Kamis, 07 Juni 2012 - 1 komentar

Semakin Dekat (part I)

source: file pribadi

Mungkin, bagi sebagian besar orang, punya paspor adalah hal lumrah. Sama lumrahnya dengan orang-orang punya KTP.

Tetapi tidak bagi saya, pemuda asal Palurejo, sebuah dusun kecil di Desa Tembokrejo Kecamatan Muncar Kabupaten Banyuwangi yang tapal batasnya saja tidak jelas.

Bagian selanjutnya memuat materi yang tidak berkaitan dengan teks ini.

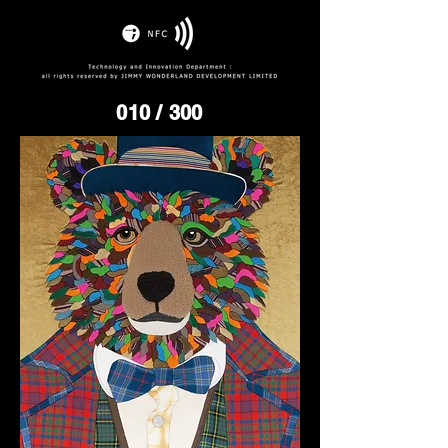
010
/ 300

Bagi saya, buku kecil serupa buku nikah itu adalah sebuah dokumen istimewa yang sangat-sangat di luar ekspektasi, bisa masuk di lemari, tepat di bawah tumpukan baju saya.

Kenapa? Di Palurejo, hanya orang-orang yang pernah dan atau calon TKI/W sajalah yang memiliki dokumen ini. Saya yakin tidak ada satu pun tetangga yang segila saya; membuat paspor tanpa pernah tahu akan dan kapan pergi ke luar negeri.

Tetapi memang beginilah aturan mainnya. Saya harus punya garasi dulu untuk memanggil mobil dalam kehidupan saya, harus punya rumah terlebih dahulu untuk memanggil calon istri saya, harus punya lapar dulu untuk memanggil makanan ke mulut saya. Ini peraturan semesta bukan? Dan saya harus punya paspor terlebih dahulu sebelum mewujudkan cita-cita saya untuk keliling dunia.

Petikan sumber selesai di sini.